PROVIDED RECORDS START
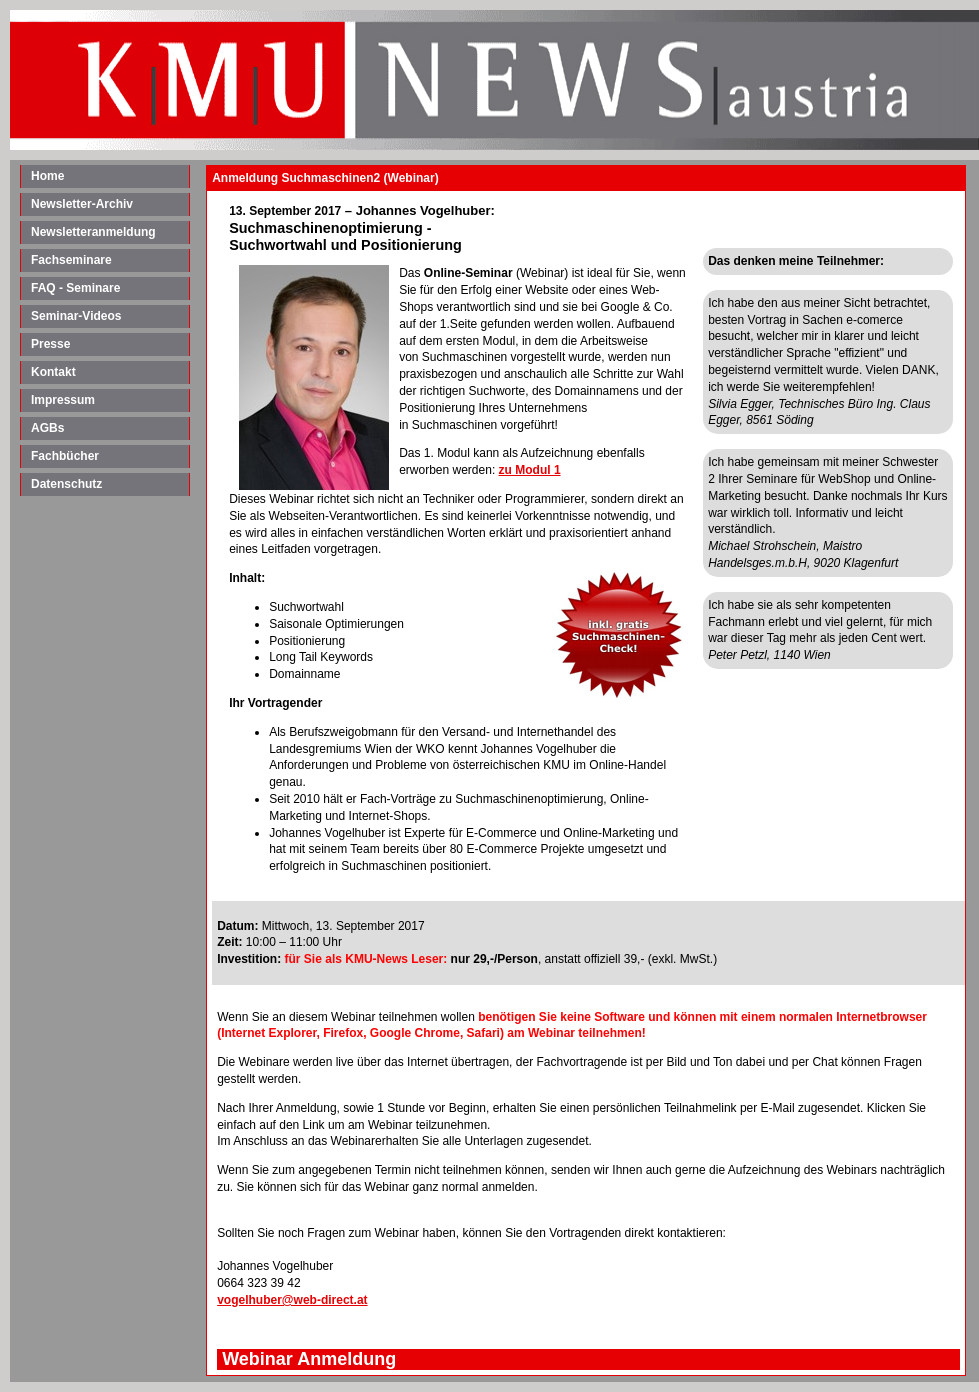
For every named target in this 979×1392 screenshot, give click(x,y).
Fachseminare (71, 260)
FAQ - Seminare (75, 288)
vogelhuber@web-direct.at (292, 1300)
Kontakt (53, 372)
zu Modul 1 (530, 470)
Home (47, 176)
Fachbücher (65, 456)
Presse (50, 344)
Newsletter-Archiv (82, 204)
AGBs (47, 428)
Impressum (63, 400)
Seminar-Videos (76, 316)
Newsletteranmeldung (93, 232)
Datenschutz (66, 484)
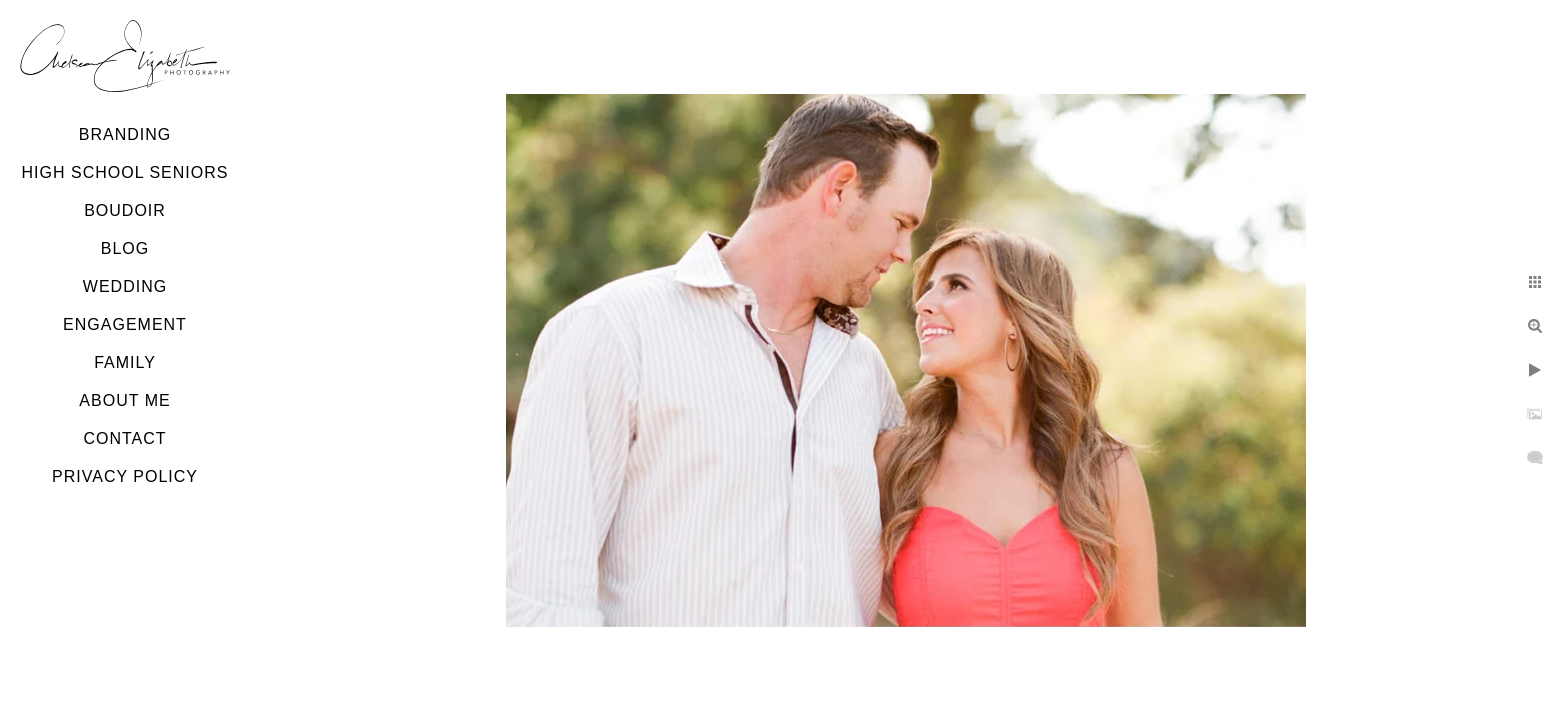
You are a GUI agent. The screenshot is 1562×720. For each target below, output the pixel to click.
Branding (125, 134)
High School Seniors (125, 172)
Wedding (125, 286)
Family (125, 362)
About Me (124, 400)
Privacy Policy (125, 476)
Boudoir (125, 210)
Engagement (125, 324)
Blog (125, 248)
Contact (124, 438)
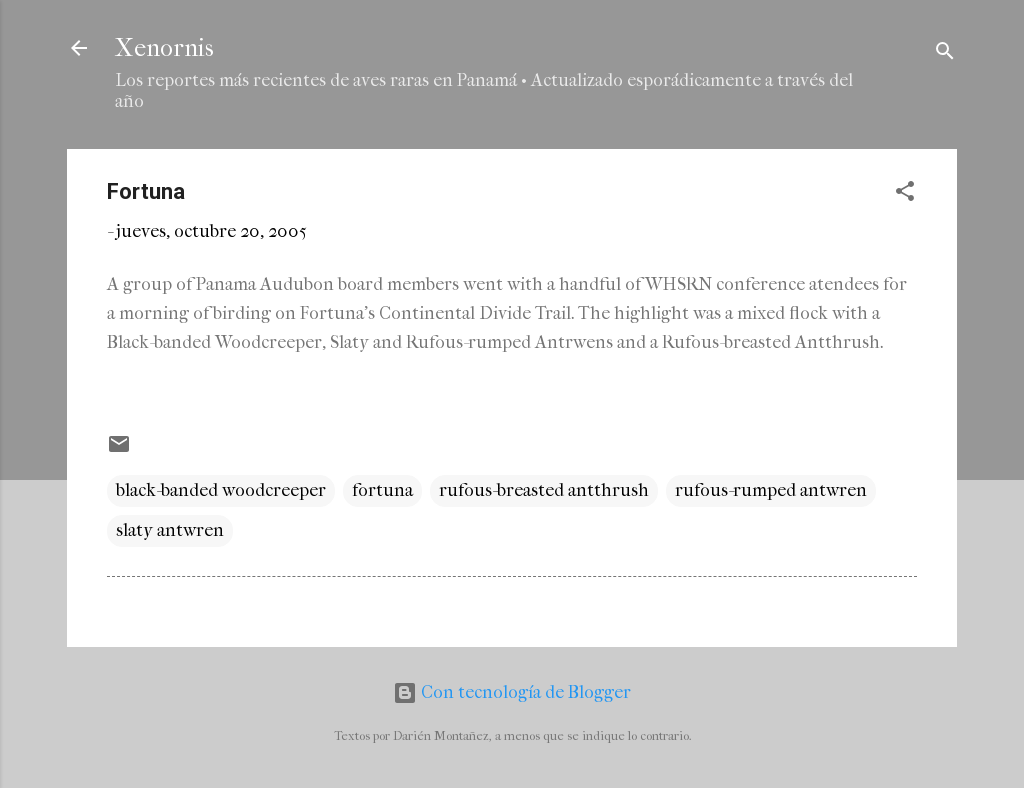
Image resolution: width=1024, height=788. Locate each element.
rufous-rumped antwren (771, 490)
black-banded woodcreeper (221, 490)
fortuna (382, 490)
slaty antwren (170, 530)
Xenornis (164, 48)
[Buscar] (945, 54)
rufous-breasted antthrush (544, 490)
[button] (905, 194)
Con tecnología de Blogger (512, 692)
PROVIDED RECORDS END
### THE PROBLEM
Set the material above down again word for word. Include none of its pictures.

### ANSWER TO THIS EXERCISE
For every named target in this 979×1392 screenshot, give click(x,y).
Fachseminare (71, 260)
FAQ - Seminare (75, 288)
vogelhuber@web-direct.at (292, 1300)
Kontakt (53, 372)
zu Modul 1 (530, 470)
Home (47, 176)
Fachbücher (65, 456)
Presse (50, 344)
Newsletter-Archiv (82, 204)
AGBs (47, 428)
Impressum (63, 400)
Seminar-Videos (76, 316)
Newsletteranmeldung (93, 232)
Datenschutz (66, 484)
You are a GUI agent. The screenshot is 1562×720. For each target below, output the pixel to click.
Branding (125, 134)
High School Seniors (125, 172)
Wedding (125, 286)
Family (125, 362)
About Me (124, 400)
Privacy Policy (125, 476)
Boudoir (125, 210)
Engagement (125, 324)
Blog (125, 248)
Contact (124, 438)
Image resolution: width=1024, height=788. Locate each element.
rufous-rumped antwren (771, 490)
black-banded woodcreeper (221, 490)
fortuna (382, 490)
slaty antwren (170, 530)
Xenornis (164, 48)
[Buscar] (945, 54)
rufous-breasted antthrush (544, 490)
[button] (905, 194)
Con tecnología de Blogger (512, 692)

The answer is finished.